“Probably the most important thing about these diseases is that there’s insufficient approved therapy for them,” said Michael Savona, M.D., professor of medicine and cancer biology and director of hematology research at Vanderbilt-Ingram Cancer Center.
Savona is describing an entire group of rare cancers – myelodysplastic syndromes (MDS) – that occur when immature blood cells in the bone marrow don’t fully develop. “Myelodysplastic syndromes are heterogeneous and range from slow and insidious to proliferative, with high risk of transformation to acute myeloid leukemia,” Savona said.
Now, new MDS therapeutics are moving from cell culture to clinical trials, with help from Savona’s research team. “Everything I do is based on translation,” Savona said. “Our goal is to get the right therapy into the proper individuals as quickly as possible.”
Cell Death Targets
Previous work by Savona and others has shown apoptosis (programmed cell death) is dysregulated in myelodysplastic cells.
“There’s a whole series of proteins that control whether the cell lives or dies. Proteins that make the cell live are anti-apoptotic,” Savona explained. “In these cancers, anti-apoptotic proteins increase dramatically.”
Savona is developing ways to target these cell death mechanisms therapeutically. The work has centered around the BCL-2 family of anti-apoptotic proteins that are upregulated in myelodysplasia. The proteins are promising cancer targets, as blocking them restores cell death.
A “Paradigm Shift”
In 2017, Savona received a Discovery Research Grant from The Edward P. Evans Foundation to test small molecules designed to restore cell death in myelodysplasia. He and collaborators in the laboratory of Vanderbilt colleague Stephen Fesik, Ph.D., synthesized and tested a new inhibitor of MCL-1, a BCL-2 family anti-apoptotic protein, in acute myeloid leukemia (AML) cells.
“We looked at samples from cancer patients who went on one of these novel BCL-2 family inhibitors, venetoclax, but relapsed,” Savona said. “After they failed venetoclax, we gave their leukemia samples both drugs in the laboratory and eliminated nearly all of the cancer cells.”
The two inhibitors, which target different proteins within the BCL-2 family, work on proteins that can behave mutually exclusively in leukemia. When the leukemia grew back, it was drug-resistant and leveraged different anti-apoptotic proteins. Said Savona, “This was a paradigm shift. We were the first to actually show that the resistance to AML may be conquered by manipulating anti-apoptotic family members with selective inhibitors, in samples from venetoclax-treated patients.”
“We were the first to actually show that the resistance to AML may be conquered by manipulating anti-apoptotic family members with selective inhibitors.”
Clinical Trials
Savona’s preclinical studies help lay the foundation for trials to bring novel combination therapies to patients. The therapies could be used in combination with other therapeutic approaches, such as stem cell transplants.

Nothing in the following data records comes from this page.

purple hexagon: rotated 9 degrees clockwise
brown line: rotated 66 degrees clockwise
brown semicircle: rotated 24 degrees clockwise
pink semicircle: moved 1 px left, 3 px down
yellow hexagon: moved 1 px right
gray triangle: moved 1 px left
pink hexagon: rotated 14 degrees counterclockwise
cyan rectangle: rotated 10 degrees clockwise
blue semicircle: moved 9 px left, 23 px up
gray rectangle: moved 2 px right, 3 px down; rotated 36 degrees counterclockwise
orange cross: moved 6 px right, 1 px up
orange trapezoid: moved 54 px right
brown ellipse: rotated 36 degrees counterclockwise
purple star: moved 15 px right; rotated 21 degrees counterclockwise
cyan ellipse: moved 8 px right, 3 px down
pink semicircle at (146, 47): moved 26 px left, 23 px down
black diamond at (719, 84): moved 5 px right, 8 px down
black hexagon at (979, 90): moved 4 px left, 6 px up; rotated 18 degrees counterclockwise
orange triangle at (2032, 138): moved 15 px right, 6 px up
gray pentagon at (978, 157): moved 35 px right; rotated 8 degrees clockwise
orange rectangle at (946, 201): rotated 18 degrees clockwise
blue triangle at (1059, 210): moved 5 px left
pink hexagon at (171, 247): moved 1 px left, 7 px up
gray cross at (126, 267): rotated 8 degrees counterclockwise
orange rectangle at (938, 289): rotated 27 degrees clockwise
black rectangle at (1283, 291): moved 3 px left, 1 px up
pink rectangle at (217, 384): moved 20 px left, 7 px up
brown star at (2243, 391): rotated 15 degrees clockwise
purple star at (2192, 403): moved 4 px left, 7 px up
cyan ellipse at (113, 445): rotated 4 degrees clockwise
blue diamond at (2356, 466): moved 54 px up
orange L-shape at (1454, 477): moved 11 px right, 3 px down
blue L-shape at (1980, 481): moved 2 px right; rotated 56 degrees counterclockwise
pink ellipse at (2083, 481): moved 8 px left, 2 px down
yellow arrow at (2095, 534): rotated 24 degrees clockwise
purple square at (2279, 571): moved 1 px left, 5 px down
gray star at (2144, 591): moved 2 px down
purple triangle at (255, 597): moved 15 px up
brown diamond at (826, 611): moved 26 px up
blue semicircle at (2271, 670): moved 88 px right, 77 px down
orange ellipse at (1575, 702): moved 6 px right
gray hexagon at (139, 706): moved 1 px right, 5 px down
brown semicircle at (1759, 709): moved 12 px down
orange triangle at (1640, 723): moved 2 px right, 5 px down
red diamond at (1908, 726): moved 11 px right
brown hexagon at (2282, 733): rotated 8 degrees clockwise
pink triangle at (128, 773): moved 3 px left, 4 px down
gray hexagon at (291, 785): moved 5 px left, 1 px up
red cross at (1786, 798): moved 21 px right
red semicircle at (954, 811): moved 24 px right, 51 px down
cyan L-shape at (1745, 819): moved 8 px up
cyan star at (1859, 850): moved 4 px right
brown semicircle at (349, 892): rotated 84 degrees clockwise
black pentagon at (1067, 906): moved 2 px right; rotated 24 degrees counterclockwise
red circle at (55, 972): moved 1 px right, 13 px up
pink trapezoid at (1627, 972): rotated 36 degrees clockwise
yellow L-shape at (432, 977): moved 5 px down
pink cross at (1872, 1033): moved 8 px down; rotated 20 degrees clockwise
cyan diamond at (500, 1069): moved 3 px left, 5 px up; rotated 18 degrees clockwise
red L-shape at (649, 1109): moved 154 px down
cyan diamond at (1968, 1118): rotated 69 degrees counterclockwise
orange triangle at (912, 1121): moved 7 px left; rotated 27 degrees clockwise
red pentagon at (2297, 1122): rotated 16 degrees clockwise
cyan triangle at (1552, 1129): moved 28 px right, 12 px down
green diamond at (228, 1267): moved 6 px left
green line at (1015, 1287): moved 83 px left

Savona is the principal investigator and sponsor of an international clinical trial currently recruiting patients with MDS/MPN Overlaps Syndromes, closely related to MDS. The basket trial is designed to build on the infrastructure of sites with MDS/MPN expertise to quickly evaluate therapies. It will compare different combinations of four investigational drugs and could add novel BCL-2 family inhibitors to treatment regimens.
Savona says a key to effective combination therapy, and to overcoming drug resistance, is understanding which anti-apoptotic proteins are more important at a given time for an individual patient’s cancer. He suggests that in the future new MDS patients will be evaluated for the type of anti-apoptosis proteins involved in the cancer’s growth, and targeted therapy will be applied accordingly.
“It’s all about inhibiting how the cell keeps itself alive,” he said. “Maybe a BCL-2 inhibitor would be a great drug for a patient. But if not, how can we develop new therapies that target other important survival signals in the cancer cell?”